§ **HOW TO COMPLETE THIS TASK**
Restating the data word for word is all that is required.
INFORMATION PROVIDED START
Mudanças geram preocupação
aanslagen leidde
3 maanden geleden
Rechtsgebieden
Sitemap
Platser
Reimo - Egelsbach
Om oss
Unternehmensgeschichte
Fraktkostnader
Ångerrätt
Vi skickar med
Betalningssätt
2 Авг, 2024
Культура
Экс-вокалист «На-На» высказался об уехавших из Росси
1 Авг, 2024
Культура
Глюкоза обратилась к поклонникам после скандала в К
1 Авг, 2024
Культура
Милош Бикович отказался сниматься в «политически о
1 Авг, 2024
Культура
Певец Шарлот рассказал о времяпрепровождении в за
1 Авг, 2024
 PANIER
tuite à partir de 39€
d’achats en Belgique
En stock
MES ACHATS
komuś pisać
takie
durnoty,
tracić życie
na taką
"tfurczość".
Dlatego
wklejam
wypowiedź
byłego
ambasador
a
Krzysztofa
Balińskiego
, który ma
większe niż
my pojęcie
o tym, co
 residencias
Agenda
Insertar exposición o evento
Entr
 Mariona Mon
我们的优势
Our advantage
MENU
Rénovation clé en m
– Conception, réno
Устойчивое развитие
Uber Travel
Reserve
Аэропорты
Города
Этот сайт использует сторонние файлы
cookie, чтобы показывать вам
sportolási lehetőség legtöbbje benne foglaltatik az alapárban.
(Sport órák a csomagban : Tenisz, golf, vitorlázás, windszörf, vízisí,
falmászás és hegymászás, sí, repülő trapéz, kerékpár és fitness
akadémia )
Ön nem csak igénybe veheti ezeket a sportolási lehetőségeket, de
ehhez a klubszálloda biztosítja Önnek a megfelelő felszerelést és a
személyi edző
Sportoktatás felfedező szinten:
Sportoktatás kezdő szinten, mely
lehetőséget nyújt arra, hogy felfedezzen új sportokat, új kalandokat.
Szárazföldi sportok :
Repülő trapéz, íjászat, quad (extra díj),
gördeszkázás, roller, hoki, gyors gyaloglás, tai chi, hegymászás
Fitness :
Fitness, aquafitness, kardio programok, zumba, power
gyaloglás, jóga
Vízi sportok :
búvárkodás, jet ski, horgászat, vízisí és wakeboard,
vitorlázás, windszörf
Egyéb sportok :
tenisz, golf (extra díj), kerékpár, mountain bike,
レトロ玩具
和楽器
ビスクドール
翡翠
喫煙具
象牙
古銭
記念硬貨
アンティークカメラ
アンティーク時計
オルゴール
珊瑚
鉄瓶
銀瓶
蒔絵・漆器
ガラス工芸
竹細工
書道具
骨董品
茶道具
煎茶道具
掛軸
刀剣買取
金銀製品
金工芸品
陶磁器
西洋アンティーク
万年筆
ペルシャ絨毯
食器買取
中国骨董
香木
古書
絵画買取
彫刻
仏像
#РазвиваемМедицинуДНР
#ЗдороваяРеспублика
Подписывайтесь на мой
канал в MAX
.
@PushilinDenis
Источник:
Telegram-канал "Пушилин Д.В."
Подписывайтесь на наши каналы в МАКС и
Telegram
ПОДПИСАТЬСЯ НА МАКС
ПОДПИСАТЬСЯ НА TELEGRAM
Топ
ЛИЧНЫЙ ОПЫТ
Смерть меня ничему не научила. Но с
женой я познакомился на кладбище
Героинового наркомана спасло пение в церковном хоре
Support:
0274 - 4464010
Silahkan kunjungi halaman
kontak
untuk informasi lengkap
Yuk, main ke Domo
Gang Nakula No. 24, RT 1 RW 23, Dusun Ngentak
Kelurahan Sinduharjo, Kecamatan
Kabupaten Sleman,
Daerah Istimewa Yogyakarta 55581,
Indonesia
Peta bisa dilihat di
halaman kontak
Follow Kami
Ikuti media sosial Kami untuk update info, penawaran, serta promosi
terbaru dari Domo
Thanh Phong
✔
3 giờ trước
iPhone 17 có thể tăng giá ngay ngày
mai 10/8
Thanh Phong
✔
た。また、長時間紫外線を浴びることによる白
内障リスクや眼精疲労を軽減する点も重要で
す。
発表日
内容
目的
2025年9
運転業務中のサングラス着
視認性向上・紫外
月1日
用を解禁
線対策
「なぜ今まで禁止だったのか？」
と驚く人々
INFORMATION PROVIDED END
§ **RESULT OF THE EXERCISE**
Mudanças geram preocupação
aanslagen leidde
3 maanden geleden
Rechtsgebieden
Sitemap
Platser
Reimo - Egelsbach
Om oss
Unternehmensgeschichte
Fraktkostnader
Ångerrätt
Vi skickar med
Betalningssätt
2 Авг, 2024
Культура
Экс-вокалист «На-На» высказался об уехавших из Росси
1 Авг, 2024
Культура
Глюкоза обратилась к поклонникам после скандала в К
1 Авг, 2024
Культура
Милош Бикович отказался сниматься в «политически о
1 Авг, 2024
Культура
Певец Шарлот рассказал о времяпрепровождении в за
1 Авг, 2024
 PANIER
tuite à partir de 39€
d’achats en Belgique
En stock
MES ACHATS
komuś pisać
takie
durnoty,
tracić życie
na taką
"tfurczość".
Dlatego
wklejam
wypowiedź
byłego
ambasador
a
Krzysztofa
Balińskiego
, który ma
większe niż
my pojęcie
o tym, co
 residencias
Agenda
Insertar exposición o evento
Entr
 Mariona Mon
我们的优势
Our advantage
MENU
Rénovation clé en m
– Conception, réno
Устойчивое развитие
Uber Travel
Reserve
Аэропорты
Города
Этот сайт использует сторонние файлы
cookie, чтобы показывать вам
sportolási lehetőség legtöbbje benne foglaltatik az alapárban.
(Sport órák a csomagban : Tenisz, golf, vitorlázás, windszörf, vízisí,
falmászás és hegymászás, sí, repülő trapéz, kerékpár és fitness
akadémia )
Ön nem csak igénybe veheti ezeket a sportolási lehetőségeket, de
ehhez a klubszálloda biztosítja Önnek a megfelelő felszerelést és a
személyi edző
Sportoktatás felfedező szinten:
Sportoktatás kezdő szinten, mely
lehetőséget nyújt arra, hogy felfedezzen új sportokat, új kalandokat.
Szárazföldi sportok :
Repülő trapéz, íjászat, quad (extra díj),
gördeszkázás, roller, hoki, gyors gyaloglás, tai chi, hegymászás
Fitness :
Fitness, aquafitness, kardio programok, zumba, power
gyaloglás, jóga
Vízi sportok :
búvárkodás, jet ski, horgászat, vízisí és wakeboard,
vitorlázás, windszörf
Egyéb sportok :
tenisz, golf (extra díj), kerékpár, mountain bike,
レトロ玩具
和楽器
ビスクドール
翡翠
喫煙具
象牙
古銭
記念硬貨
アンティークカメラ
アンティーク時計
オルゴール
珊瑚
鉄瓶
銀瓶
蒔絵・漆器
ガラス工芸
竹細工
書道具
骨董品
茶道具
煎茶道具
掛軸
刀剣買取
金銀製品
金工芸品
陶磁器
西洋アンティーク
万年筆
ペルシャ絨毯
食器買取
中国骨董
香木
古書
絵画買取
彫刻
仏像
#РазвиваемМедицинуДНР
#ЗдороваяРеспублика
Подписывайтесь на мой
канал в MAX
.
@PushilinDenis
Источник:
Telegram-канал "Пушилин Д.В."
Подписывайтесь на наши каналы в МАКС и
Telegram
ПОДПИСАТЬСЯ НА МАКС
ПОДПИСАТЬСЯ НА TELEGRAM
Топ
ЛИЧНЫЙ ОПЫТ
Смерть меня ничему не научила. Но с
женой я познакомился на кладбище
Героинового наркомана спасло пение в церковном хоре
Support:
0274 - 4464010
Silahkan kunjungi halaman
kontak
untuk informasi lengkap
Yuk, main ke Domo
Gang Nakula No. 24, RT 1 RW 23, Dusun Ngentak
Kelurahan Sinduharjo, Kecamatan
Kabupaten Sleman,
Daerah Istimewa Yogyakarta 55581,
Indonesia
Peta bisa dilihat di
halaman kontak
Follow Kami
Ikuti media sosial Kami untuk update info, penawaran, serta promosi
terbaru dari Domo
Thanh Phong
✔
3 giờ trước
iPhone 17 có thể tăng giá ngay ngày
mai 10/8
Thanh Phong
✔
た。また、長時間紫外線を浴びることによる白
内障リスクや眼精疲労を軽減する点も重要で
す。
発表日
内容
目的
2025年9
運転業務中のサングラス着
視認性向上・紫外
月1日
用を解禁
線対策
「なぜ今まで禁止だったのか？」
と驚く人々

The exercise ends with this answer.